TASK REQUIREMENTS
Copy out, exactly as given, every line from the line with "الإسراء: ۷۹." to the end of the listing, both of those lines included.

EXTRACTED RECORDS
—————

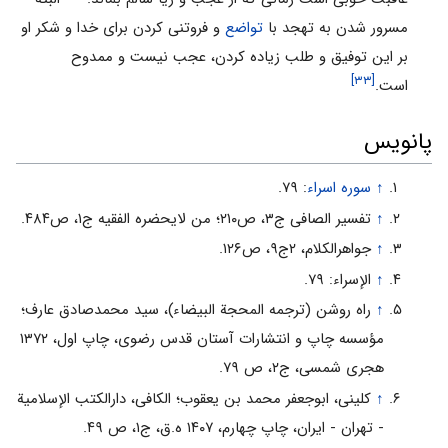
مسرور شدن به تهجد با
تواضع
و فروتنى کردن براى خدا و شکر او
بر این توفیق و طلب زیاده کردن، عجب نیست و ممدوح
[۳۳]
است.
پانویس
↑
سوره اسراء
: ۷۹.
↑
تفسیر الصافى ج۳، ص۲۱۰؛ من لایحضره الفقیه ج۱، ص۴۸۴.
↑
جواهرالکلام، ۲ج۹، ص۱۲۶.
↑
الإسراء: ۷۹.
↑
راه روشن (ترجمه المحجة البیضاء)، سید محمدصادق عارف؛
مؤسسه چاپ و انتشارات آستان قدس رضوى، چاپ اول، ۱۳۷۲
هجرى شمسى‌، ج۲، ص ۷۹.
↑
کلینى، ابوجعفر محمد بن یعقوب؛ الکافی، دارالکتب الإسلامیة
- تهران - ایران، چاپ ‌چهارم، ۱۴۰۷ ه.ق، ج۱، ص ۴۹.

—————

ANSWER SECTION
الإسراء: ۷۹.
↑
راه روشن (ترجمه المحجة البیضاء)، سید محمدصادق عارف؛
مؤسسه چاپ و انتشارات آستان قدس رضوى، چاپ اول، ۱۳۷۲
هجرى شمسى‌، ج۲، ص ۷۹.
↑
کلینى، ابوجعفر محمد بن یعقوب؛ الکافی، دارالکتب الإسلامیة
- تهران - ایران، چاپ ‌چهارم، ۱۴۰۷ ه.ق، ج۱، ص ۴۹.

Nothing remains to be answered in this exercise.